А  Б  В  Г  Д  Е  Ж  З  И  Й  К  Л  М  Н  О  П  Р  С  Т  У  Ф  Х  Ц  Ч  Ш  Щ  Э  Ю  Я  

 

Давно знаю. Точно знаю. И верю, а как же иначе? Да и во что же мне верить, как не в это? Что еще есть на свете настоящего?
И он умолк, и словно бы задохнулся; проглотил комок, подступивший к горлу, и затем добавил – глухо, медленно, как-то даже свирепо:
– Нет, я буду жить. Теперь – буду! Не выйду из игры, неподдамся, дождусь свободы. Доживу до нее, доживу… Все перетерплю… Ради этого – стоит!

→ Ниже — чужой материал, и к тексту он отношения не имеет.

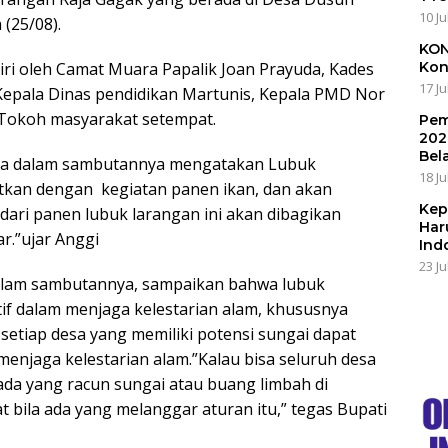
10 Ju
(25/08).
KON
diri oleh Camat Muara Papalik Joan Prayuda, Kades
Kon
17 Ju
Kepala Dinas pendidikan Martunis, Kepala PMD Nor
 Tokoh masyarakat setempat.
Pem
202
Bel
ra dalam sambutannya mengatakan Lubuk
18 Ju
utkan dengan kegiatan panen ikan, dan akan
Kep
 dari panen lubuk larangan ini akan dibagikan
Har
r.”ujar Anggi
Ind
23 Ju
dalam sambutannya, sampaikan bahwa lubuk
if dalam menjaga kelestarian alam, khususnya
 setiap desa yang memiliki potensi sungai dapat
menjaga kelestarian alam.”Kalau bisa seluruh desa
 ada yang racun sungai atau buang limbah di
t bila ada yang melanggar aturan itu,” tegas Bupati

Игорь тогда не придал его словам должного значения, не воспринял их всерьез. Теперь же он вдруг подумал о том, что парень-то был прав; в самом деле, что еще есть на свете более ценное и настоящее, чем любовь? Во что еще можно верить? Ради чего еще стоит жить?
«Все так, – усмехнулся он мысленно, – все так. Ради этого, действительно – стоит жить… В нелепой этой жизни – безумной и бедственной – только она, любовь, может быть мне единственной опорой. И утехой. И спасением. И если Наташка и в самом деле любит меня, если она – моя, я буду жить, не поддамся, все перетерплю! О, я еще не вышел из игры. Я еще способен сделать несколько мелких чудес – выбраться из кучи на вершину и утвердиться там… Я много смогу – только бы можно было верить!»

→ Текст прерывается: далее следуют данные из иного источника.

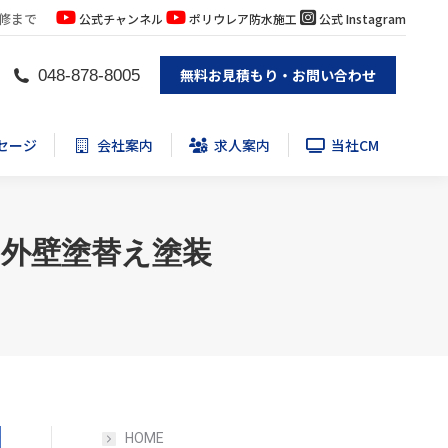
修まで
公式チャンネル
ポリウレア防水施工
公式 Instagram
セージ
会社案内
求人案内
当社CM
無料お見積もり・お問い合わせ
048-878-8005
セージ
会社案内
求人案内
当社CM
・外壁塗替え塗装
HOME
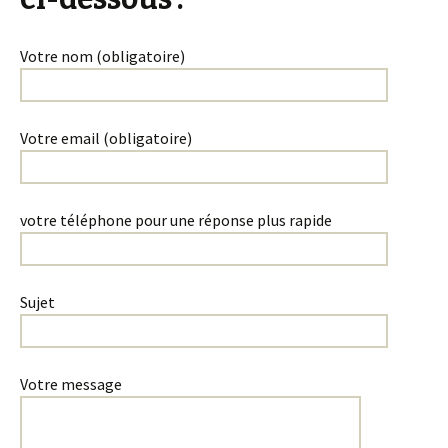
Votre nom (obligatoire)
Votre email (obligatoire)
votre téléphone pour une réponse plus rapide
Sujet
Votre message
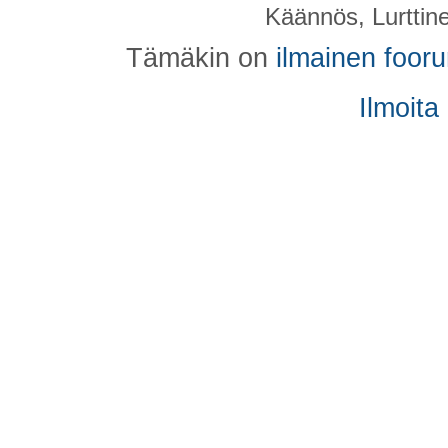
Käännös, Lurttin
Tämäkin on
ilmainen foor
Ilmoita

Утром, по первому свету, Игорь вышел на волю. Он именно так и почувствовал себя – вышедшим на волю, освободившимся… Он как бы пережил еще одно заключение и сейчас – второй раз за недолгий срок – испытывал хмельную радость раскрепощения; наслаждался волей, дышал ею, вбирал в себя, впитывал всеми порами сияние утра и говор толпы, и сухую, знобящую прохладу осени.
Глава девятнадцатая
Было начало ноября, и городские скверы и палисадники засевала облетевшая, рыжая, пожухлая листва. Листопад уже отшумел, отбушевал над Полтавой; к белесому небу вздымались голые, зябкие ветви осокорей и каштанов. Обметанные молочно-серым инеем, они искрились в лучах. И обочины тротуаров, и ограды, и садовые скамейки, все было тронуто первой ранней изморозью – опушено, окрашено ею…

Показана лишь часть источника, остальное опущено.